Dope testing is an event-related business, and never the mainstay for Wada-certified labs. It’s impossible to sustain as a single business for events only held every one or two years, says Chaudhry.

Each sample test costs $200 (Rs7,800); logistics such as collection and transport cost more. Worldwide, dope testing is a $1 billion market annually, Chaudhry estimates.

As steroid use becomes harder to detect, drug testing in the country will need to become more sophisticated, says Dr Bharat Inder Singh, the India representative on the Wada board and the sports medicine specialist at Ranbaxy-promoted Fortis Health Care Ltd.

For example, he says, SAI’s technology can identify steroids but cannot pinpoint their source, meaning if they are naturally produced within the body or ingested.

Generally, test samples during athletic meets in India are sent to the SAI facility. If drugs are detected, the samples are sent to Bangkok. Events such as cricket matches don’t have such tests, though the Board of Control for Cricket in India doesn’t rule it out in future.

“We are concerned about this, we know what to do but we won’t go to a private agency," says the board’s chief administrative officer Ratnakar Shetty.

Hockey federation secretary general K. Jothi Kumaran says his organization would consider SRL Ranbaxy’s services when the Premier Hockey League, which started on Thursday, is conducted next year. The federation usually goes through SAI, he says.

IOA president Suresh Kalmadi, Chaudhry says, has been “very receptive" to SRL Ranbaxy’s plans, but IOA’s Singh said he was not familiar with SRL Ranbaxy’s bid.

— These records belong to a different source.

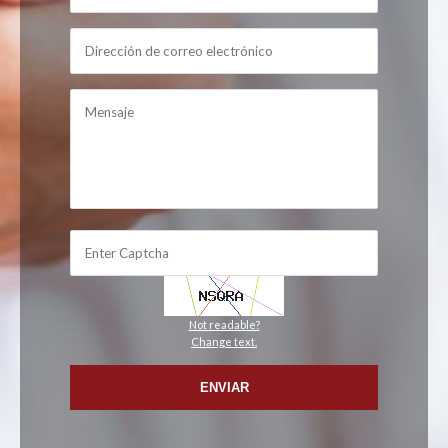
Not readable?
Change text.
ENVIAR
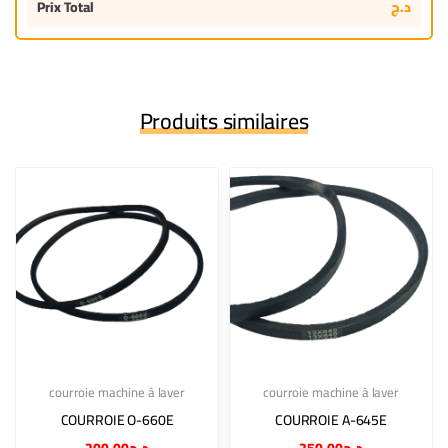
Prix Total
د.ج
Produits similaires
courroie machine à laver
courroie machine à laver
COURROIE O-660E
COURROIE A-645E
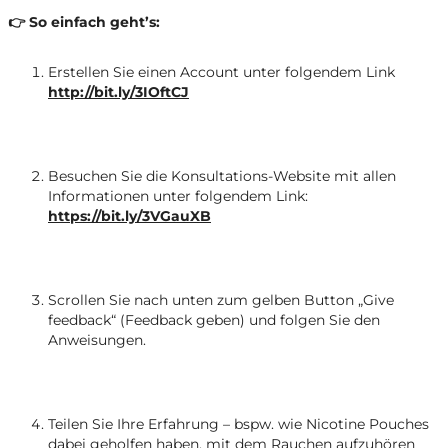
👉 So einfach geht’s:
Erstellen Sie einen Account unter folgendem Link
http://bit.ly/3IOftCJ
Besuchen Sie die Konsultations-Website mit allen
Informationen unter folgendem Link:
https://bit.ly/3VGauXB
Scrollen Sie nach unten zum gelben Button „Give
feedback“ (Feedback geben) und folgen Sie den
Anweisungen.
Teilen Sie Ihre Erfahrung – bspw. wie Nicotine Pouches
dabei geholfen haben, mit dem Rauchen aufzuhören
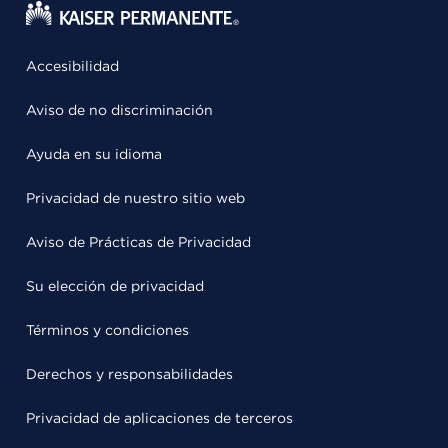
Accesibilidad
Aviso de no discriminación
Ayuda en su idioma
Privacidad de nuestro sitio web
Aviso de Prácticas de Privacidad
Su elección de privacidad
Términos y condiciones
Derechos y responsabilidades
Privacidad de aplicaciones de terceros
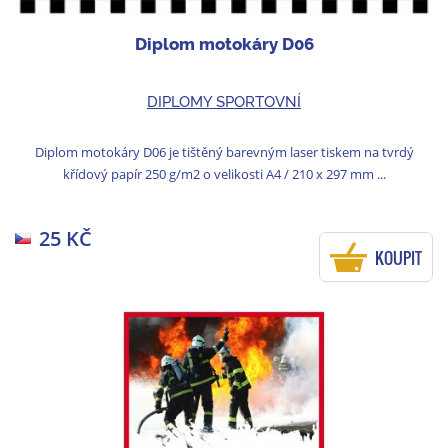
Diplom motokáry D06
DIPLOMY SPORTOVNÍ
Diplom motokáry D06 je tištěný barevným laser tiskem na tvrdý
křídový papír 250 g/m2 o velikosti A4 / 210 x 297 mm ...
25 KČ
KOUPIT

Chaudhry’s optimism stems mainly from the company’s one-time successful role in anti-doping tests. After Rani, a winner of a gold in 1,500m and a bronze in 5,000m at the 2002 Asian Games, had to surrender her medals, the Amateur Athletics Federation of India approached SRL Ranbaxy on her behalf. Following the new report, the International Olympic Committee (IOC) sent both results to another Wada-certified facility in the US, which confirmed SRL Ranbaxy’s findings. The athlete had indeed not used drugs.

Then days before ICL began inaugural matches on 30 November in Panchkula, media baron Subhash Chandra’s Essel Group, promoters of the league, contacted SRL Ranbaxy to set up the requisite facilities. SRL Ranbaxy had little time to implement a process, but sent representatives to observe and coordinate logistics. It promises its Gurgaon lab will be ready for the next tournament in March.